Na chirurgii szczękowo-twarzowej zetknęliśmy się z takim obrazem pacjentów będących przestrogą przed tym, jakich błędów nie popełniać. Kilkoro z nich trafiło tam właśnie z powodu bardzo powszechnej, lekkomyślnej praktyki. Pacjenci z zębami objętymi ostrym ropnym stanem zapalnym z reguły kiepsko reagują na znieczulenie miejscowe, ponieważ śr. znieczulające bardzo źle penetrują ogniska ropne. Abstrahując od szczegółów kwalifikujących takie zęby do wyrwania/leczenia, niedopuszczalnym jest ordynowanie takim pacjentom antybiotyków jeżeli nie usunie się przyczyny miejscowej. Sprowadza się to w praktyce do otwarcia takiego zęba, jeżeli podejmujemy leczenie (czyt. zapewniamy opróżnienie treści ropnej przez komorę zęba) albo do wyrwania takiego zęba, jeżeli do leczenia się on nie kwalifikuje. Na szczękówkę trafił min. pacjent właśnie z ostrym stanem zapalnym od dolnego drugiego trzonowca. Lekarz postanowił dać mu klindamycynę na tydzień, po czym pacjent miał się zgłosić do jego ekstrakcji. W niektórych przypadkach antybiotyk powoduje zmniejszenie stanu zapalnego, zmniejszenie wielkości ropnia i pacjent jest "znieczulalny", co daje komfort pracy dla niego i dla samego lekarza. W tym wypadku stało się jednak co innego i pacjent po 2 dniach antybiotykoterapii przeszedł z ropnia w ropowicę przestrzeni podżuchwowej, szyjnej i powoli "spacerującej" do śródpiersia.




Na chirurgii ogólnej w zeszłym roku prof., który nas egzaminował powiedział, że rokowanie w przypadku ropowicy śródpiersia jest bardzo złe. Opowiadał, o ile dobrze pamiętam, że na kilkunastu pacjentów udało mu się uratować trzech.

Takie lekcje, gdy widzi się efekt takiego postępowania są bardzo pouczające i otwierają oczy. Za każdym razem, gdy przeszłoby przez myśl "a dam tu antybiotyk, a nuż zejdzie..." będę widział tego pacjenta ze szczękówki.

Zajęcia w Katowicach są prowadzone bardzo ciekawie, nie traci się na nich czasu. Pięć osób idzie na blok na cały czas zajęć, a druga piątka zajmuje się zmianą opatrunków i pacjentami z poradni. Bardzo ciekawa jest możliwość kontaktu z pacjentami, których do tej pory raczej nie spotykaliśmy.
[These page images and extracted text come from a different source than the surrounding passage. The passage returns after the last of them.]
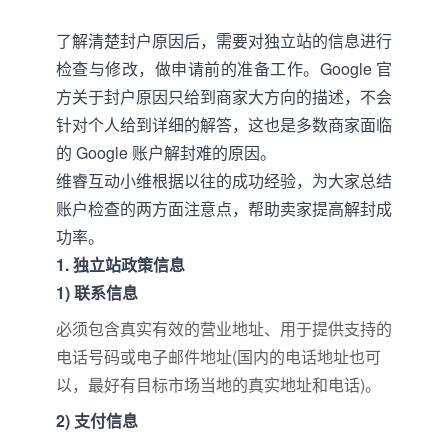
了解清楚封户原因后，需要对独立站的信息进行
检查与修改，做申请前的准备工作。Google 官
方关于封户原因只给到商家大方向的描述，不会
针对个人给到详细的解答，这也是多数商家面临
的 Google 账户解封难的原因。
维睿互动小维根据以往的成功经验，为大家总结
账户检查的两方面注意点，帮助卖家提高解封成
功率。
1. 独立站政策信息
1) 联系信息
必须包含真实有效的营业地址、用于提供支持的
电话号码或电子邮件地址(国内的电话地址也可
以，最好有目标市场当地的真实地址和电话)。
2) 支付信息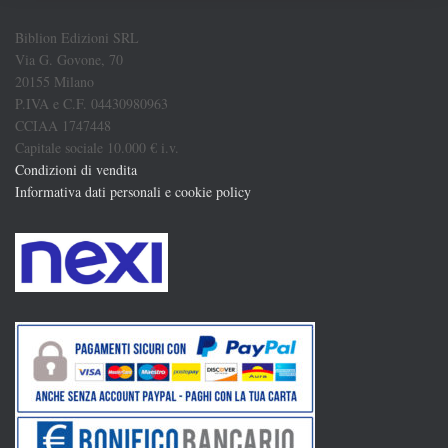
Biblion Edizioni SRL
Via G. Govone, 70
20155 Milano
P.IVA e C.F. 04430980963
CCIAA 1747448
Capitale sociale 10.000 € i.v.
Condizioni di vendita
Informativa dati personali e cookie policy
Tych z rozległymi nowotworami, złamaniami szczęk, oczodołów, żuchw, po radykalnych operacjach itd, itd.

Zajęcia z anestezjologii i reanimacji (które w tym tygodniu zakończyliśmy) też prowadzone były w przystępnej dla nas formule. Coś co wałkujemy od lat poprzez różne katedry, czyli co robić jak w gabinecie zrobi się kaszana :P Na piątym roku naprawdę dotarło do nas to, jaka odpowiedzialność na nas leży i że w razie czego musimy umieć pomóc. Do przyjazdu karetki dysponując wiedzą i mając w gabinecie podstawowe leki ratujące życie jesteśmy w stanie zrobić dużo więcej dla pacjenta niż zwykły przechodzień. Dlatego też omawianie konkretnych przypadków, różnicowanie jednego schorzenia od drugiego i wybieranie dobrej drogi postępowania do przyjazdu ambulansu było w moim uznaniu bardzo pożyteczne.

Neurologia to znowu...


Chociaż nie myślałem, że to kiedyś powiem, nawet periodontologia stała się trochę ciekawa, bo oprócz skalingów często zajmujemy się tam teraz korekcją zgryzu i leczeniem grzybic lub diagnostyką innych zmian na bł. śluzowej paszczy :)

Oby tak dalej, oby reszta okazała się równie ciekawa co ten początek, bo naprawdę jest on obiecujący! ;)

Ściskam Was miśki drogie, dam znać co słychać na froncie wkrótce ;)







3 komentarze:

  1. Fajniejszy ten wasz piąty rok niż u nas, nie ma co mówić ;) A śródpiersia bywają paskudne, to fakt.

    OdpowiedzUsuń
    Odpowiedzi
    1. U was na tym 6 powinno się "zacząć" dziać hm? Chociaż z tego co rozmawiałem, to najlepiej sprecyzować swoje zainteresowania, ruszyć zdecydowanie w jakimś kierunku... Wtedy otwierają się konkretne możliwości rozwoju, prawda?

      Usuń
  2. Jak się chce, to można - koła naukowe, dyżury, prace... Ale trzeba się starać, nie ma że nam zapewnią.